Hace algún tiempo, cuando desemboqué en un medio de prensa, con la humilde intención al menos, de intentar hacer un periodismo diferente, sin tanta jerga ampulosa y estéril, debí sufrir un que otro regaño. Pero no desfallecí, y al menos hoy, soy dueño cien por ciento de lo que publico, y siempre publico lo que constatan mis ojos y sentidos, no lo que otros dicen.

Pero qué hacer cuando debo redactar una información de cierre, y no me queda más remedio que llamar por teléfono y pedir que me hablen del plan de producción de tal cultivo, en ese instante me siento como un simple divulgador de datos, y en el fondo,  un mentiroso más. Aunque he conseguido hacerlo cada vez menos.

Pero el pueblo en ocasiones también me ve como el enemigo. Nunca olvidaré aquella vez que en el patio de un central azucarero comprobé los pésimos servicios que brindaban en la cafetería: productos con precios exorbitantes, y los asequibles al bolsillo de los trabajadores en mal estado.

Mientras indagaba pude escuchar como un trabajador me tildaba de “chivatico jaranero”. Fue tan oprobioso el insulto, tan injusto, que lancé la agenda al piso y le menté la madre.

Todos los obreros quedaron estupefactos, porque no esperaban tal reacción de un periodista. Creo que fue la única vez que pronuncié un discurso. No necesité tribuna ni pomito de agua mineral. Pero dije lo que sentía. Al instante el ofensor me pidió disculpa, y con humildad me explicó que por allí habían pasado muchos periodistas y jefes, y los problemas se mantenían, en cambio, quienes se acercaron a la prensa a la larga era mirados con cierto recelo, y  terminaban perjudicados de una u otra forma.

Yo manifesté que lo que me dijeran yo trataría de publicarlo sin revelar  nombres , no prometía solución, pero cuando las cosas salían a la luz, tomaban otro matiz. Y así fue, tiempo después supe de las mejoras de la cafetería de aquel central.

Realmente yo no sé cómo hacer Revolución, porque hablamos tanto de Fidel, pero a la larga nunca hicimos lo que el orientó. Hace unos meses participé en un evento sobre inseminación artificial, y me obsequiaron un librito con un discurso del Comandante de principios de los años 60. Parecía escrito ayer, escuché decir.
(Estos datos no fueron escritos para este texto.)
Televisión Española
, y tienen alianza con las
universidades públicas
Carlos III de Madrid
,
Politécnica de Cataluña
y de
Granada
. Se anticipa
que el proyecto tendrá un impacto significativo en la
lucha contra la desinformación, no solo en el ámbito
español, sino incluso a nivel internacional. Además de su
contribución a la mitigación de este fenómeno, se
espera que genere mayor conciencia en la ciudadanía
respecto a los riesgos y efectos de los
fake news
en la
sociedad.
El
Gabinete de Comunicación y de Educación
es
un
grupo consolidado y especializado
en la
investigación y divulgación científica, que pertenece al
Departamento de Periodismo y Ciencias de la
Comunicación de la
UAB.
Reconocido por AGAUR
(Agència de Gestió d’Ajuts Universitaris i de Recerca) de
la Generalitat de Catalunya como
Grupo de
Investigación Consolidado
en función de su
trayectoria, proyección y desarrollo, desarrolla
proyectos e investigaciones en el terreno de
Pero medio siglo después estábamos allí, discutiendo las ventajas de la inseminación artificial, y puedo asegurar, que quien recorra hoy la geografía matancera, constatará que el campito está igualito, con vacas y toros reproduciéndose a la antigua.

Hace unos años Fidel lanzó el concepto de Revolución para cambiar todo lo que debía ser cambiado. Fuimos efectivos reproduciendo el discurso en todas las paredes de la Isla, pero mucho más efectiva fue la inmovilidad para no hacer nada.

No me fustiguen si veo en cada director de empresa un “vivebien”, no tengo nada contra ellos, hasta que se ponen evasivos y se hacen dueños y señores de la información, y  de sus errores y deficiencias. Así, clarito como el agua lo advirtió Raúl, pero creo que en Cuba más de uno se cree por encima del Presidente del Consejo de Estado y de Ministros, y eso que en mi barrio la gente asegura que “el chino viene chapeando bajito”.

Yo sí creo en el proceso revolucionario cubano, siempre he creído. Pero creeré más cuando me expliquen por qué un directivo puede fabricar una casa de tres pisos, con un simple salario, cuando yo no puedo ni tapar aquella gotera.

El día que me permitan sacar a la luz el nombre del funcionario que me impidió acceder a la información, creeré mucho más. Por lo pronto sigo luchando, atrincherado, porque parece que el fuego del enemigo exterior arrecia, pero por momentos creo que el interno, vive y sobrevive a patas sueltas.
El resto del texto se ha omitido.